## Exercise directions
Where the records below begin, start copying, and stop after the line that contains "العدل مما يشعر"; reproduce every line exactly but omit pictures.

─── Records shown

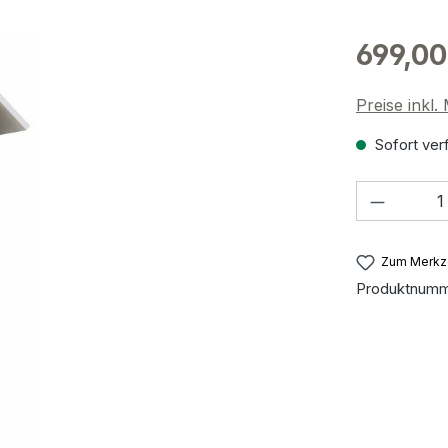
699,00
Preise inkl
Sofort verf
Produkt
Zum Merkze
Produktnum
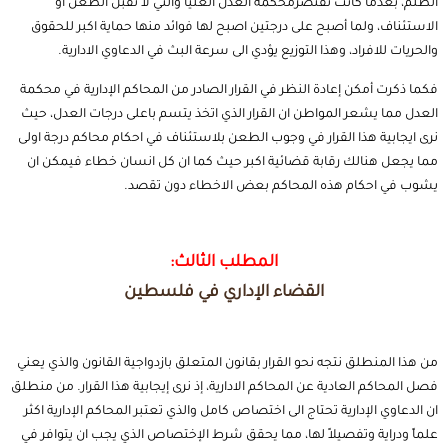
الظلم، بعدما كانت تقتصرمحكمة العدل العليا والتي لا تقبل الطعن او
الاستئناف، ولما أصبح على درجتين اصبح لها فوائد منها حماية اكبر للحقوق
والحريات للافراد، وهذا التوزيع يؤدي الى سرعة البث في الدعاوي الادارية.
فكما ذكرت أمكن إعادة النظر في القرار الصادر من المحاكم الإدارية في محكمة
العدل مما يشعر المواطن ان القرار الذي اتخذ يتسم باعلى درجات العدل، حيث
نرى ايجابية هذا القرار في وجوب الطعن بلاستئناف في احكام محاكم درجة اولى
مما يجعل هنالك رقابة قضائية اكبر حيث كما ان كل انسان خطاء فيمكن ان
يشوب في احكام هذه المحاكم بعض الاخطاء دون تقصد.
المطلب الثالث:
القضاء الإداري في فلسطين
من هذا المنطلق نتجه نحو القرار بقانون المتعلق بازدواجية القانون والذي يعني
فصل المحاكم العادية عن المحاكم الادارية، إذ نرى إيجابية هذا القرار. من منطلق
ان الدعاوي الإدارية تحتاج الى اختصاص كامل والذي تعتبر المحاكم الإدارية اكثر
علماً ودراية وتفصيلاً لها، مما يحقق شرط الإختصاص الذي يجب ان يتوافر في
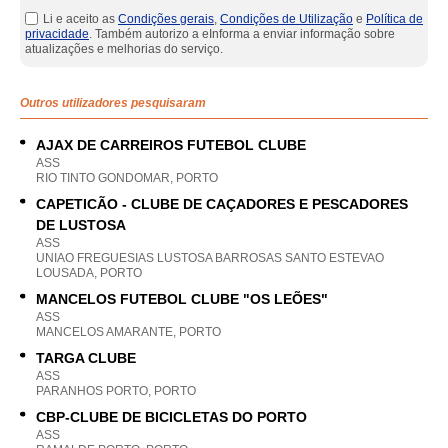
Li e aceito as
Condições gerais
,
Condições de Utilização
e
Política de
privacidade
. Também autorizo a eInforma a enviar informação sobre
atualizações e melhorias do serviço.
Outros utilizadores pesquisaram
AJAX DE CARREIROS FUTEBOL CLUBE
ASS
RIO TINTO GONDOMAR, PORTO
CAPETICÃO - CLUBE DE CAÇADORES E PESCADORES
DE LUSTOSA
ASS
UNIAO FREGUESIAS LUSTOSA BARROSAS SANTO ESTEVAO
LOUSADA, PORTO
MANCELOS FUTEBOL CLUBE "OS LEÕES"
ASS
MANCELOS AMARANTE, PORTO
TARGA CLUBE
ASS
PARANHOS PORTO, PORTO
CBP-CLUBE DE BICICLETAS DO PORTO
ASS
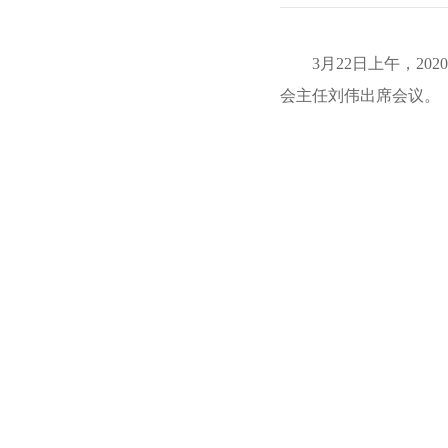
3月22日上午，2
会主任刘伟出席会议。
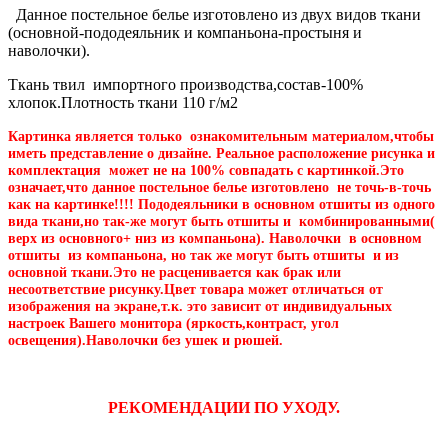
Данное постельное белье изготовлено из двух видов ткани
(основной-пододеяльник и компаньона-простыня и
наволочки).
Ткань твил импортного производства,состав-100%
хлопок.Плотность ткани 110 г/м2
Картинка является только ознакомительным материалом,чтобы
иметь представление о дизайне. Реальное расположение рисунка и
комплектация может не на 100% совпадать с картинкой.Это
означает,что данное постельное белье изготовлено не точь-в-точь
как на картинке!!!! Пододеяльники в основном отшиты из одного
вида ткани,но так-же могут быть отшиты и комбинированными(
верх из основного+ низ из компаньона). Наволочки в основном
отшиты из компаньона, но так же могут быть отшиты и из
основной ткани.Это не расценивается как брак или
несоответствие рисунку.Цвет товара может отличаться от
изображения на экране,т.к. это зависит от индивидуальных
настроек Вашего монитора (яркость,контраст, угол
освещения).Наволочки без ушек и рюшей.
РЕКОМЕНДАЦИИ ПО УХОДУ.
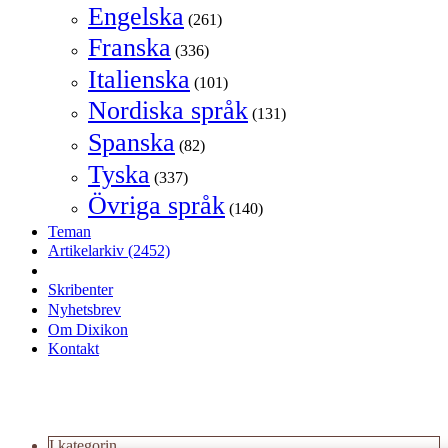
Engelska
(261)
Franska
(336)
Italienska
(101)
Nordiska språk
(131)
Spanska
(82)
Tyska
(337)
Övriga språk
(140)
Teman
Artikelarkiv
(2452)
Skribenter
Nyhetsbrev
Om Dixikon
Kontakt
I kategorin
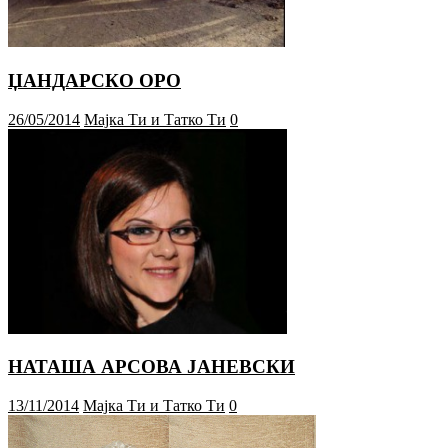
ЏАНДАРСКО ОРО
26/05/2014
Мајка Ти и Татко Ти
0
НАТАША АРСОВА ЈАНЕВСКИ
13/11/2014
Мајка Ти и Татко Ти
0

──────

## Task response
699,00
Preise inkl
Sofort verf
Produkt
Zum Merkze
Produktnum
الظلم، بعدما كانت تقتصرمحكمة العدل العليا والتي لا تقبل الطعن او
الاستئناف، ولما أصبح على درجتين اصبح لها فوائد منها حماية اكبر للحقوق
والحريات للافراد، وهذا التوزيع يؤدي الى سرعة البث في الدعاوي الادارية.
فكما ذكرت أمكن إعادة النظر في القرار الصادر من المحاكم الإدارية في محكمة
العدل مما يشعر المواطن ان القرار الذي اتخذ يتسم باعلى درجات العدل، حيث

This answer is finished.